Gähnend leer war es im Gloria zum Auftakt der Europatournee der Amerikanerin, und obwohl ihr Auftritt an sich wunderbar war, war der Abend alles andere als rund. Zuerst einmal waren 20 Euro Abendkasse für 55 Minuten Jenny selbst mit viel Wohlwollen zu viel. Außerdem fehlte die angekündigte Bestuhlung, was das an sich sehr schöne Gloria noch größer und leerer erscheinen ließ. Die Band kämpfte mit Jetlag, und dass beide Supportacts durch ihr Set hetzten, mehrmals nach der Uhrzeit fragten und dann - obwohl keinerlei Umbauten auf der Bühne nötig waren - 40 Minuten vergingen, bis Jenny auf die Bühne kam, war alles andere als schön.

Zurück zu den positiven Aspekten: Michael Runion, der später in Jennys Band Bass spielte, eröffnete den Abend mit Coffeehouse-Folk. Nett, unscheinbar und genauso schüchtern, wie man es ob seines alternativ-studentischen Aussehens erwartet hatte. Er nennt The Band und Townes Van Zandt als Vorbilder und klang auch ein wenig so.

Wenige Minuten später wurde es dann schon wesentlich unterhaltsamer: Jonathan Rice brauchte nicht mehr als eine Akustikgitarre (und Dave Scher von Beachwood Sparks an der Lapsteel), um uns mit jugendlich wildem Charme und einer Hand voll feiner Songs davon zu überzeugen, dass er vielleicht nicht der nächste Bob Dylan, zumindest aber der nächste Conor Oberst sein könnte. Mit leicht heiserer Stimme, einem Anflug von charmanter Konfusion bei den Ansagen und bisweilen richtig bösen Texten gab er den modernen Folkie des 21. Jahrhunderts und machte seine Sache so ausgezeichnet, dass er trotz des spärlichen Publikums am Ende sogar einen recht anspruchsvollen Singalong hinbekam. Sein bester Gag: Er kam auf die Bühne und stellte sich mit den Worten vor: "Hallo, ich bin Jenny Lewis".

Bis die auf die Bühne kam, sollte es wie gesagt noch ziemlich lange dauern, aber das Warten wurde reich beloht: Wie auch ihre Platte "Rabbit Fur Coat" startete das Konzert mit dem A-cappella-Stück "Run Devil Run", das Jenny und die Watson Twins ohne Mikro-Verstärkung sangen, während sie sich gemessenen Schrittes vom Bühneneingang zu ihren Plätzen auf dem Podium begaben. Danach stieg dann die komplette Allstar-Band - neben den drei erwähnten Musikern der Supportacts noch Jason Boesel von Rilo Kiley am Schlagzeug - ein und verzauberte mit ihrem Sound aus countryesker Singer / Songwriter-Seligkeit, dem die Watson Twins einen Schuss Gospel und Soul hinzufügten und Jenny Lewis ihre alles andere als fröhlichen Texte und Unmengen Charisma. Weil die Band ziemlich genau darauf achtete, die Songs so wie auf dem Album zu spielen, waren die Highlights zunächst vorhersehbar: "You Are What You Love" und "Melt Your Heart" machten einfach nur glücklich, das metaphernreiche "Rabbit Fur Coat", von Jenny ohne Band solo gespielt, sorgte für eine wahre Gänsehaut.
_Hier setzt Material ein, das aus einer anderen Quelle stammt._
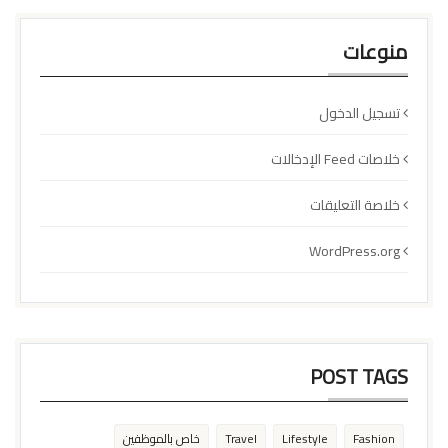
منوعات
تسجيل الدخول
خلاصات Feed الإدخالات
خلاصة التعليقات
WordPress.org
POST TAGS
Fashion
Lifestyle
Travel
خاص بالموظفين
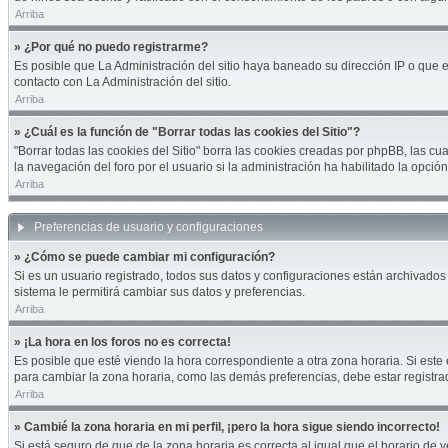
Arriba
» ¿Por qué no puedo registrarme?
Es posible que La Administración del sitio haya baneado su dirección IP o que 
contacto con La Administración del sitio.
Arriba
» ¿Cuál es la función de "Borrar todas las cookies del Sitio"?
"Borrar todas las cookies del Sitio" borra las cookies creadas por phpBB, las 
la navegación del foro por el usuario si la administración ha habilitado la opci
Arriba
Preferencias de usuario y configuraciones
» ¿Cómo se puede cambiar mi configuración?
Si es un usuario registrado, todos sus datos y configuraciones están archivados 
sistema le permitirá cambiar sus datos y preferencias.
Arriba
» ¡La hora en los foros no es correcta!
Es posible que esté viendo la hora correspondiente a otra zona horaria. Si este 
para cambiar la zona horaria, como las demás preferencias, debe estar registra
Arriba
» Cambié la zona horaria en mi perfil, ¡pero la hora sigue siendo incorrecto!
Si está seguro de que de la zona horaria es correcta al igual que el horario de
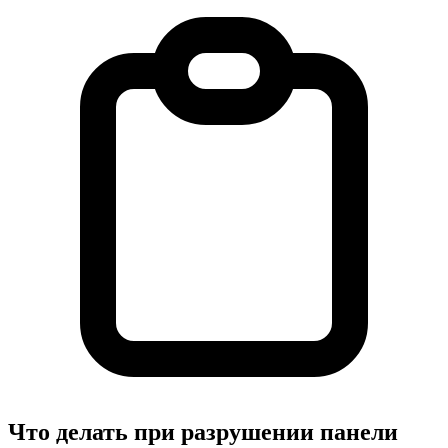
Что делать при разрушении панели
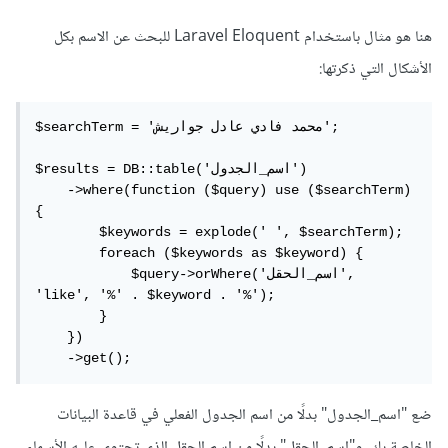
هنا هو مثال باستخدام Laravel Eloquent للبحث عن الاسم بكل
الأشكال التي ذكرتها:
$searchTerm = 'محمد فادي عادل جواريش';

$results = DB::table('اسم_الجدول')

    ->where(function ($query) use ($searchTerm) 
{

        $keywords = explode(' ', $searchTerm);

        foreach ($keywords as $keyword) {

            $query->orWhere('اسم_الحقل', 
'like', '%' . $keyword . '%');

        }

    })

    ->get();
ضع "اسم_الجدول" بدلًا من اسم الجدول الفعلي في قاعدة البيانات
الخاصة بك، و"اسم_الحقل" بدلًا من اسم الحقل الذي تحتوي عليه الأسماء.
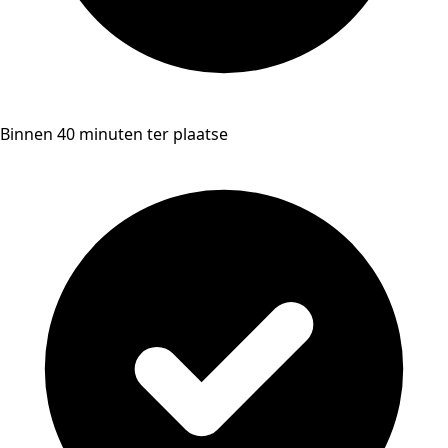
Binnen 40 minuten ter plaatse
Schade nur, dass die Watson Twins sich bisweilen darauf beschränken mussten, fantastisch auszusehen: Zwar war gegen ihren Einsatz an Percussion, Autoharp oder Tamburin nichts einzuwenden, und die zwei wissen ohne Frage auch, wie man das Publikum dazu animiert, mit Geldstücken (!) im Takt mitzurasseln, aber gesanglich blieben sie zunächst etwas zu sehr im Hintergrund. Der Höhepunkt des Konzerts war die letzte der drei neuen Nummern, die Jenny mitgebracht hatte: "Jack Killed Mom" hieß das Stück, bei dem gegen Ende des rund 45-minütigen Mainsets endlich mal so richtig gerockt wurde. Nicht, dass es an diesem Abend darum gegangen wäre, das Publikum mit großer Lautstärke umzublasen, doch die Nummer - mit Jonathan Rice als Co-Leadsänger und Jenny am Wurlitzer-Piano - war ein wertvoller Kontrapunkt und klang wahlweise wie Bright Eyes oder The Band zu besten Zeiten, wenngleich mit mehr Gospel-Feeling.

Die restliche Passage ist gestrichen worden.